Segment Start: RECORDS PROVIDED
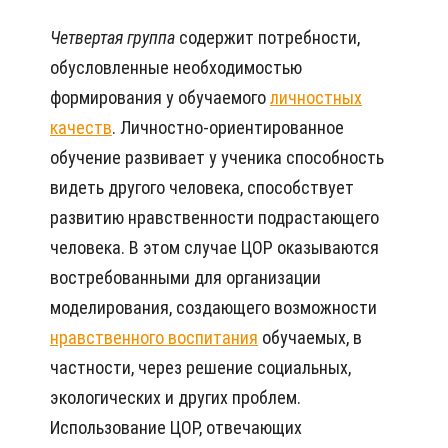
Четвертая группа
содержит потребности,
обусловленные необходимостью
формирования у обучаемого
личностных
качеств
. Личностно-ориентированное
обучение развивает у ученика способность
видеть другого человека, способствует
развитию нравственности подрастающего
человека. В этом случае ЦОР оказываются
востребованными для организации
моделирования, создающего возможности
нравственного воспитания
обучаемых, в
частности, через решение социальных,
экологических и других проблем.
Использование ЦОР, отвечающих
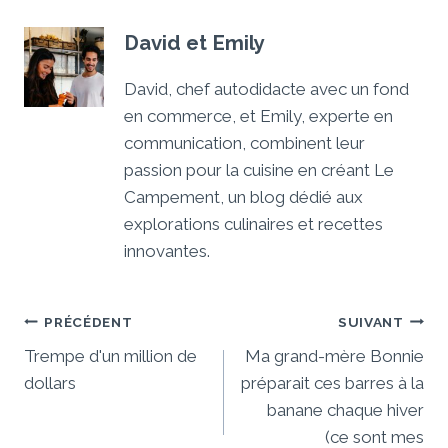
David et Emily
David, chef autodidacte avec un fond
en commerce, et Emily, experte en
communication, combinent leur
passion pour la cuisine en créant Le
Campement, un blog dédié aux
explorations culinaires et recettes
innovantes.
Navigation
PRÉCÉDENT
SUIVANT
De
Trempe d'un million de
Ma grand-mère Bonnie
dollars
préparait ces barres à la
L’article
banane chaque hiver
(ce sont mes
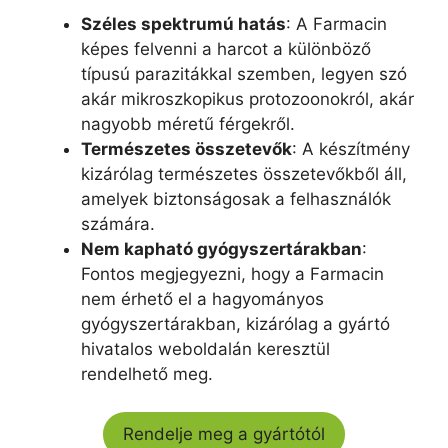
Széles spektrumú hatás
: A Farmacin
képes felvenni a harcot a különböző
típusú parazitákkal szemben, legyen szó
akár mikroszkopikus protozoonokról, akár
nagyobb méretű férgekről.
Természetes összetevők
: A készítmény
kizárólag természetes összetevőkből áll,
amelyek biztonságosak a felhasználók
számára.
Nem kapható gyógyszertárakban
:
Fontos megjegyezni, hogy a Farmacin
nem érhető el a hagyományos
gyógyszertárakban, kizárólag a gyártó
hivatalos weboldalán keresztül
rendelhető meg.
Rendelje meg a gyártótól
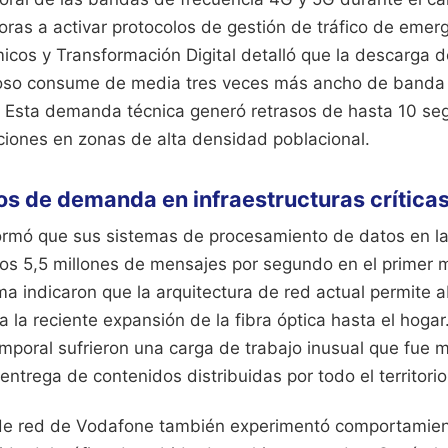
oras a activar protocolos de gestión de tráfico de emerg
cos y Transformación Digital detalló que la descarga
cioso consume de media tres veces más ancho de banda
. Esta demanda técnica generó retrasos de hasta 10 se
aciones en zonas de alta densidad poblacional.
os de demanda en infraestructuras crítica
rmó que sus sistemas de procesamiento de datos en l
los 5,5 millones de mensajes por segundo en el primer 
rma indicaron que la arquitectura de red actual permite 
 la reciente expansión de la fibra óptica hasta el hogar
poral sufrieron una carga de trabajo inusual que fue 
entrega de contenidos distribuidas por todo el territorio
 de red de Vodafone también experimentó comportamient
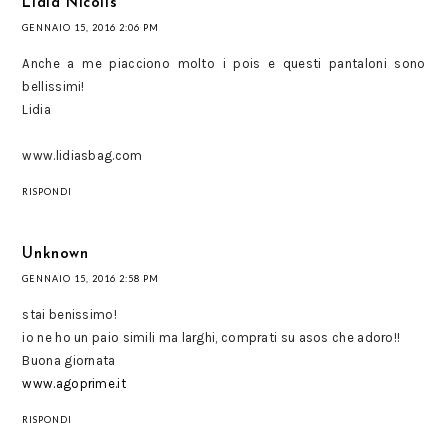
Lidia Nicolis
GENNAIO 15, 2016 2:06 PM
Anche a me piacciono molto i pois e questi pantaloni sono
bellissimi!
Lidia
www.lidiasbag.com
RISPONDI
Unknown
GENNAIO 15, 2016 2:58 PM
stai benissimo!
io ne ho un paio simili ma larghi, comprati su asos che adoro!!
Buona giornata
www.agoprime.it
RISPONDI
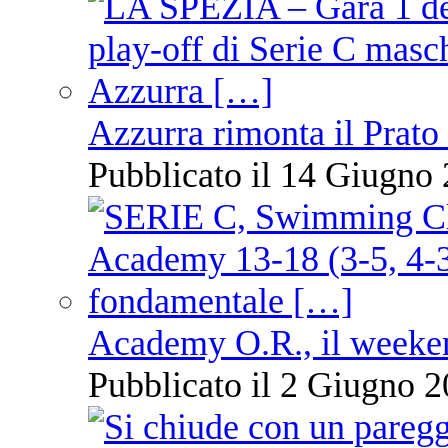
Azzurra rimonta il Prato
Pubblicato il 14 Giugno 
Academy O.R., il weekend
Pubblicato il 2 Giugno 2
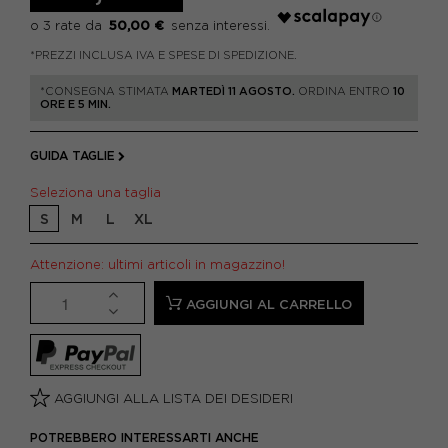
50,00 €
*PREZZI INCLUSA IVA E SPESE DI SPEDIZIONE.
*CONSEGNA STIMATA
MARTEDÌ 11 AGOSTO.
ORDINA ENTRO
10
ORE E 5 MIN.
GUIDA TAGLIE
Seleziona una taglia
S
M
L
XL
Attenzione: ultimi articoli in magazzino!
AGGIUNGI AL CARRELLO
AGGIUNGI ALLA LISTA DEI DESIDERI
POTREBBERO INTERESSARTI ANCHE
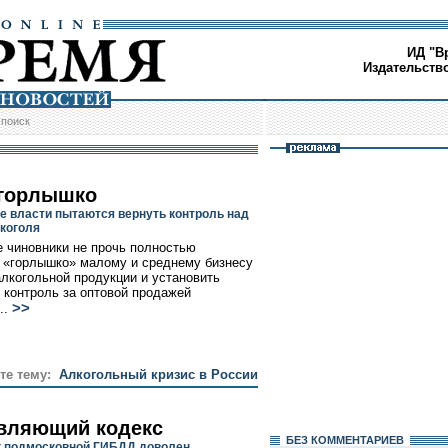
ИД "В
Издательств
/
поиск
 горлышко
е власти пытаются вернуть контроль над
коголя
 чиновники не прочь полностью
 «горлышко» малому и среднему бизнесу
алкогольной продукции и установить
 контроль за оптовой продажей
>>
..
те тему:
Алкогольный кризис в России
вляющий кодекс
БЕЗ КОМMЕНТАРИЕВ
 подмосковной ГИБДД доволен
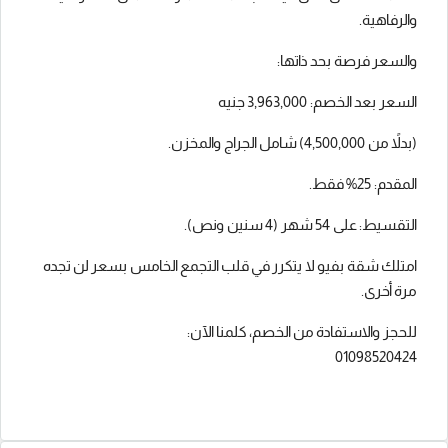
والرفاهية.
والسعر فرصة بحد ذاتها:
السعر بعد الخصم: 3,963,000 جنيه
(بدلاً من 4,500,000) شامل الجراج والمخزن.
المقدم: 25% فقط.
التقسيط: على 54 شهر (4 سنين ونص).
امتلك شقة بفيو لا يتكرر في قلب التجمع الخامس بسعر لن تجده
مرة أخرى.
للحجز والاستفادة من الخصم، كلمنا الآن:
01098520424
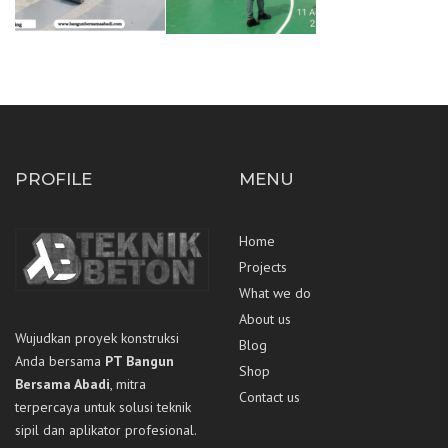
PROFILE
MENU
Home
Projects
What we do
About us
Wujudkan proyek konstruksi
Blog
Anda bersama
PT Bangun
Shop
Bersama Abadi
, mitra
Contact us
terpercaya untuk solusi teknik
sipil dan aplikator profesional.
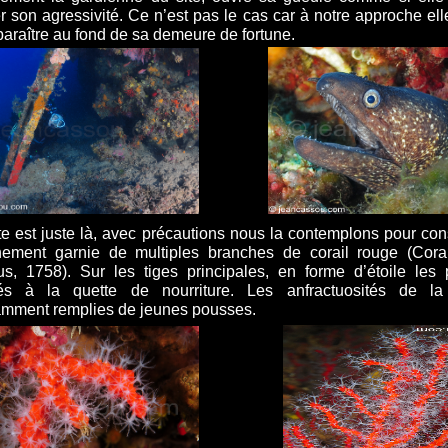
r son agressivité. Ce n’est pas le cas car à notre approche el
paraître au fond de sa demeure de fortune.
te est juste là, avec précautions nous la contemplons pour cons
chement garnie de multiples branches de corail rouge (Cora
s, 1758). Sur les tiges principales, en forme d’étoile les
és à la quette de nourriture. Les anfractuosités de la
mment remplies de jeunes pousses.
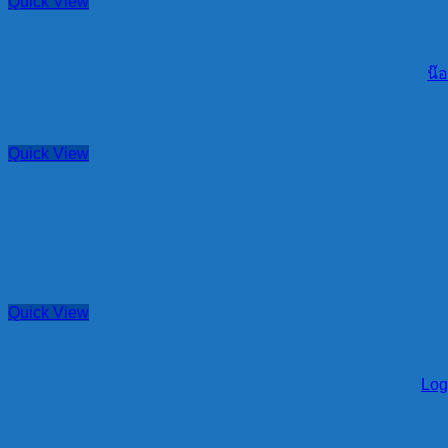
Quick View
น๊อ
Quick View
Quick View
Log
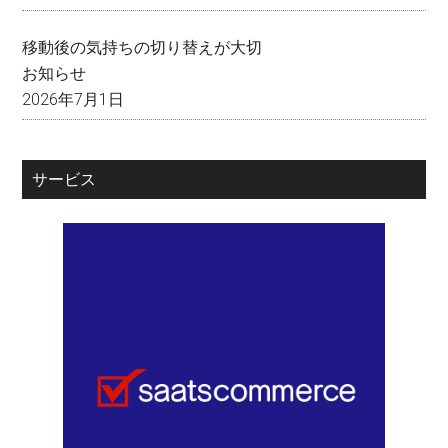
移動後の気持ちの切り替えが大切
お知らせ
2026年7月1日
サービス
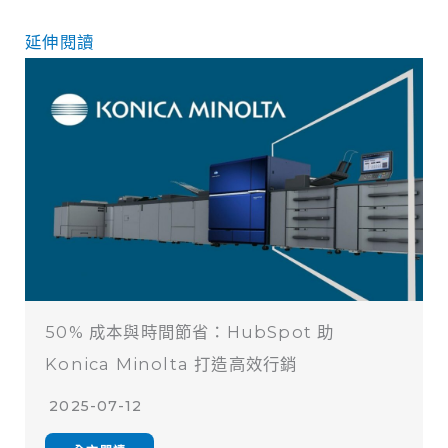
延伸閱讀
50% 成本與時間節省：HubSpot 助
Konica Minolta 打造高效行銷
2025-07-12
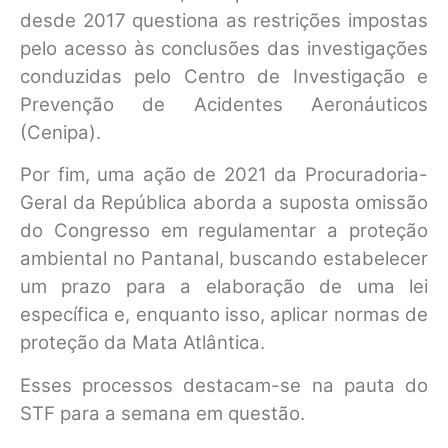
desde 2017 questiona as restrições impostas
pelo acesso às conclusões das investigações
conduzidas pelo Centro de Investigação e
Prevenção de Acidentes Aeronáuticos
(Cenipa).
Por fim, uma ação de 2021 da Procuradoria-
Geral da República aborda a suposta omissão
do Congresso em regulamentar a proteção
ambiental no Pantanal, buscando estabelecer
um prazo para a elaboração de uma lei
específica e, enquanto isso, aplicar normas de
proteção da Mata Atlântica.
Esses processos destacam-se na pauta do
STF para a semana em questão.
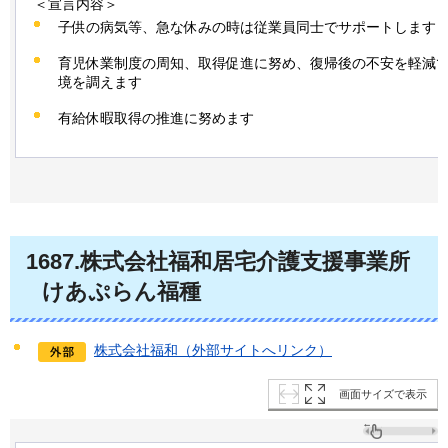
＜宣言内容＞
子供の病気等、急な休みの時は従業員同士でサポートします
育児休業制度の周知、取得促進に努め、復帰後の不安を軽減
境を調えます
有給休暇取得の推進に努めます
1687.株式会社福和居宅介護支援事業所
けあぷらん福種
株式会社福和（外部サイトへリンク）
画面サイズで表示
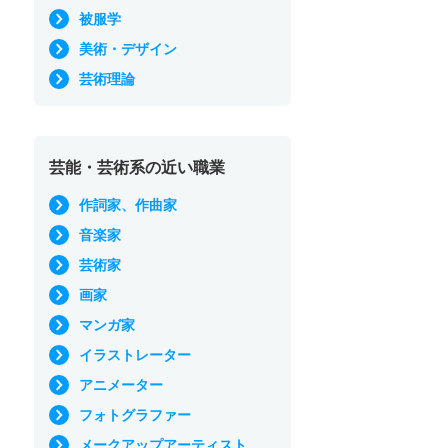
被服学
美術・デザイン
芸術理論
芸能・芸術系の近い職業
作詞家、作曲家
音楽家
芸術家
画家
マンガ家
イラストレーター
アニメーター
フォトグラファー
メークアップアーティスト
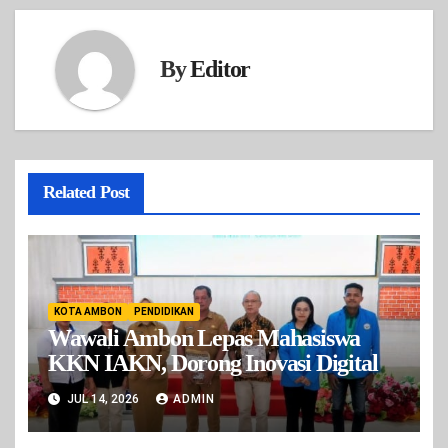
By
Editor
Related Post
KOTA AMBON
PENDIDIKAN
Wawali Ambon Lepas Mahasiswa
KKN IAKN, Dorong Inovasi Digital
JUL 14, 2026
ADMIN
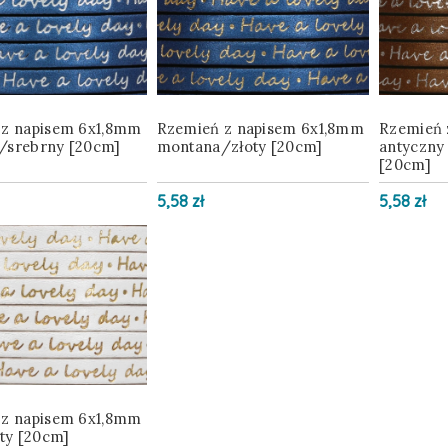
 z napisem 6x1,8mm
Rzemień z napisem 6x1,8mm
Rzemień 
/srebrny [20cm]
montana/złoty [20cm]
antyczny
[20cm]
5,58 zł
5,58 zł
 z napisem 6x1,8mm
oty [20cm]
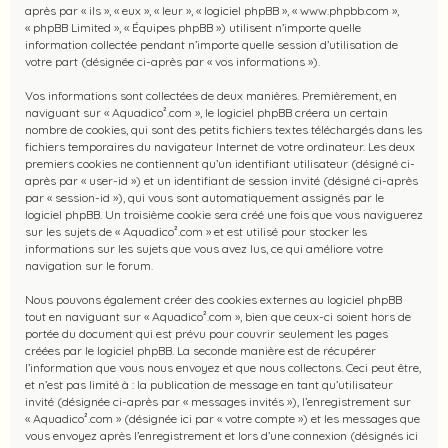
après par « ils », « eux », « leur », « logiciel phpBB », « www.phpbb.com »,
« phpBB Limited », « Équipes phpBB ») utilisent n’importe quelle
information collectée pendant n’importe quelle session d’utilisation de
votre part (désignée ci-après par « vos informations »).
Vos informations sont collectées de deux manières. Premièrement, en
naviguant sur « Aquadico².com », le logiciel phpBB créera un certain
nombre de cookies, qui sont des petits fichiers textes téléchargés dans les
fichiers temporaires du navigateur Internet de votre ordinateur. Les deux
premiers cookies ne contiennent qu’un identifiant utilisateur (désigné ci-
après par « user-id ») et un identifiant de session invité (désigné ci-après
par « session-id »), qui vous sont automatiquement assignés par le
logiciel phpBB. Un troisième cookie sera créé une fois que vous naviguerez
sur les sujets de « Aquadico².com » et est utilisé pour stocker les
informations sur les sujets que vous avez lus, ce qui améliore votre
navigation sur le forum.
Nous pouvons également créer des cookies externes au logiciel phpBB
tout en naviguant sur « Aquadico².com », bien que ceux-ci soient hors de
portée du document qui est prévu pour couvrir seulement les pages
créées par le logiciel phpBB. La seconde manière est de récupérer
l’information que vous nous envoyez et que nous collectons. Ceci peut être,
et n’est pas limité à : la publication de message en tant qu’utilisateur
invité (désignée ci-après par « messages invités »), l’enregistrement sur
« Aquadico².com » (désignée ici par « votre compte ») et les messages que
vous envoyez après l’enregistrement et lors d’une connexion (désignés ici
Segment End: RECORDS PROVIDED
_THE TASK_: Set down all the data again exactly as above, pictures excluded.

_SOLVED EXERCISE_:
Четвертая группа
содержит потребности,
обусловленные необходимостью
формирования у обучаемого
личностных
качеств
. Личностно-ориентированное
обучение развивает у ученика способность
видеть другого человека, способствует
развитию нравственности подрастающего
человека. В этом случае ЦОР оказываются
востребованными для организации
моделирования, создающего возможности
нравственного воспитания
обучаемых, в
частности, через решение социальных,
экологических и других проблем.
Использование ЦОР, отвечающих
David et Emily
David, chef autodidacte avec un fond
en commerce, et Emily, experte en
communication, combinent leur
passion pour la cuisine en créant Le
Campement, un blog dédié aux
explorations culinaires et recettes
innovantes.
Navigation
PRÉCÉDENT
SUIVANT
De
Trempe d'un million de
Ma grand-mère Bonnie
dollars
préparait ces barres à la
L’article
banane chaque hiver
(ce sont mes
Széles spektrumú hatás
: A Farmacin
képes felvenni a harcot a különböző
típusú parazitákkal szemben, legyen szó
akár mikroszkopikus protozoonokról, akár
nagyobb méretű férgekről.
Természetes összetevők
: A készítmény
kizárólag természetes összetevőkből áll,
amelyek biztonságosak a felhasználók
számára.
Nem kapható gyógyszertárakban
:
Fontos megjegyezni, hogy a Farmacin
nem érhető el a hagyományos
gyógyszertárakban, kizárólag a gyártó
hivatalos weboldalán keresztül
rendelhető meg.
Rendelje meg a gyártótól
oras a activar protocolos de gestión de tráfico de emerg
cos y Transformación Digital detalló que la descarga
cioso consume de media tres veces más ancho de banda
. Esta demanda técnica generó retrasos de hasta 10 se
aciones en zonas de alta densidad poblacional.
os de demanda en infraestructuras crítica
rmó que sus sistemas de procesamiento de datos en l
los 5,5 millones de mensajes por segundo en el primer 
rma indicaron que la arquitectura de red actual permite 
 la reciente expansión de la fibra óptica hasta el hogar
poral sufrieron una carga de trabajo inusual que fue 
entrega de contenidos distribuidas por todo el territorio
 de red de Vodafone también experimentó comportamient
Lidia Nicolis
GENNAIO 15, 2016 2:06 PM
Anche a me piacciono molto i pois e questi pantaloni sono
bellissimi!
Lidia
www.lidiasbag.com
RISPONDI
Unknown
GENNAIO 15, 2016 2:58 PM
stai benissimo!
io ne ho un paio simili ma larghi, comprati su asos che adoro!!
Buona giornata
www.agoprime.it
RISPONDI
Azzurra rimonta il Prato
Pubblicato il 14 Giugno 
Academy O.R., il weekend
Pubblicato il 2 Giugno 2
50,00 €
*PREZZI INCLUSA IVA E SPESE DI SPEDIZIONE.
*CONSEGNA STIMATA
MARTEDÌ 11 AGOSTO.
ORDINA ENTRO
10
ORE E 5 MIN.
GUIDA TAGLIE
Seleziona una taglia
S
M
L
XL
Attenzione: ultimi articoli in magazzino!
AGGIUNGI AL CARRELLO
AGGIUNGI ALLA LISTA DEI DESIDERI
POTREBBERO INTERESSARTI ANCHE
ИД "В
Издательств
/
поиск
 горлышко
е власти пытаются вернуть контроль над
коголя
 чиновники не прочь полностью
 «горлышко» малому и среднему бизнесу
алкогольной продукции и установить
 контроль за оптовой продажей
>>
..
те тему:
Алкогольный кризис в России
вляющий кодекс
БЕЗ КОМMЕНТАРИЕВ
 подмосковной ГИБДД доволен
والرفاهية.
والسعر فرصة بحد ذاتها:
السعر بعد الخصم: 3,963,000 جنيه
(بدلاً من 4,500,000) شامل الجراج والمخزن.
المقدم: 25% فقط.
التقسيط: على 54 شهر (4 سنين ونص).
امتلك شقة بفيو لا يتكرر في قلب التجمع الخامس بسعر لن تجده
مرة أخرى.
للحجز والاستفادة من الخصم، كلمنا الآن:
01098520424
PROFILE
MENU
Home
Projects
What we do
About us
Wujudkan proyek konstruksi
Blog
Anda bersama
PT Bangun
Shop
Bersama Abadi
, mitra
Contact us
terpercaya untuk solusi teknik
sipil dan aplikator profesional.
r son agressivité. Ce n’est pas le cas car à notre approche el
paraître au fond de sa demeure de fortune.
te est juste là, avec précautions nous la contemplons pour cons
chement garnie de multiples branches de corail rouge (Cora
s, 1758). Sur les tiges principales, en forme d’étoile les
és à la quette de nourriture. Les anfractuosités de la
mment remplies de jeunes pousses.
Quick View
น๊อ
Quick View
Quick View
Log
移動後の気持ちの切り替えが大切
お知らせ
2026年7月1日
サービス
延伸閱讀
50% 成本與時間節省：HubSpot 助
Konica Minolta 打造高效行銷
2025-07-12
desde 2017 questiona as restrições impostas
pelo acesso às conclusões das investigações
conduzidas pelo Centro de Investigação e
Prevenção de Acidentes Aeronáuticos
(Cenipa).
Por fim, uma ação de 2021 da Procuradoria-
Geral da República aborda a suposta omissão
do Congresso em regulamentar a proteção
ambiental no Pantanal, buscando estabelecer
um prazo para a elaboração de uma lei
específica e, enquanto isso, aplicar normas de
proteção da Mata Atlântica.
Esses processos destacam-se na pauta do
STF para a semana em questão.
＜宣言内容＞
子供の病気等、急な休みの時は従業員同士でサポートします
育児休業制度の周知、取得促進に努め、復帰後の不安を軽減
境を調えます
有給休暇取得の推進に努めます
1687.株式会社福和居宅介護支援事業所
けあぷらん福種
株式会社福和（外部サイトへリンク）
画面サイズで表示
被服学
美術・デザイン
芸術理論
芸能・芸術系の近い職業
作詞家、作曲家
音楽家
芸術家
画家
マンガ家
イラストレーター
アニメーター
フォトグラファー
メークアップアーティスト
By
Editor
Related Post
KOTA AMBON
PENDIDIKAN
Wawali Ambon Lepas Mahasiswa
KKN IAKN, Dorong Inovasi Digital
JUL 14, 2026
ADMIN
 z napisem 6x1,8mm
Rzemień z napisem 6x1,8mm
Rzemień 
/srebrny [20cm]
montana/złoty [20cm]
antyczny
[20cm]
5,58 zł
5,58 zł
 z napisem 6x1,8mm
oty [20cm]
après par « ils », « eux », « leur », « logiciel phpBB », « www.phpbb.com »,
« phpBB Limited », « Équipes phpBB ») utilisent n’importe quelle
information collectée pendant n’importe quelle session d’utilisation de
votre part (désignée ci-après par « vos informations »).
Vos informations sont collectées de deux manières. Premièrement, en
naviguant sur « Aquadico².com », le logiciel phpBB créera un certain
nombre de cookies, qui sont des petits fichiers textes téléchargés dans les
fichiers temporaires du navigateur Internet de votre ordinateur. Les deux
premiers cookies ne contiennent qu’un identifiant utilisateur (désigné ci-
après par « user-id ») et un identifiant de session invité (désigné ci-après
par « session-id »), qui vous sont automatiquement assignés par le
logiciel phpBB. Un troisième cookie sera créé une fois que vous naviguerez
sur les sujets de « Aquadico².com » et est utilisé pour stocker les
informations sur les sujets que vous avez lus, ce qui améliore votre
navigation sur le forum.
Nous pouvons également créer des cookies externes au logiciel phpBB
tout en naviguant sur « Aquadico².com », bien que ceux-ci soient hors de
portée du document qui est prévu pour couvrir seulement les pages
créées par le logiciel phpBB. La seconde manière est de récupérer
l’information que vous nous envoyez et que nous collectons. Ceci peut être,
et n’est pas limité à : la publication de message en tant qu’utilisateur
invité (désignée ci-après par « messages invités »), l’enregistrement sur
« Aquadico².com » (désignée ici par « votre compte ») et les messages que
vous envoyez après l’enregistrement et lors d’une connexion (désignés ici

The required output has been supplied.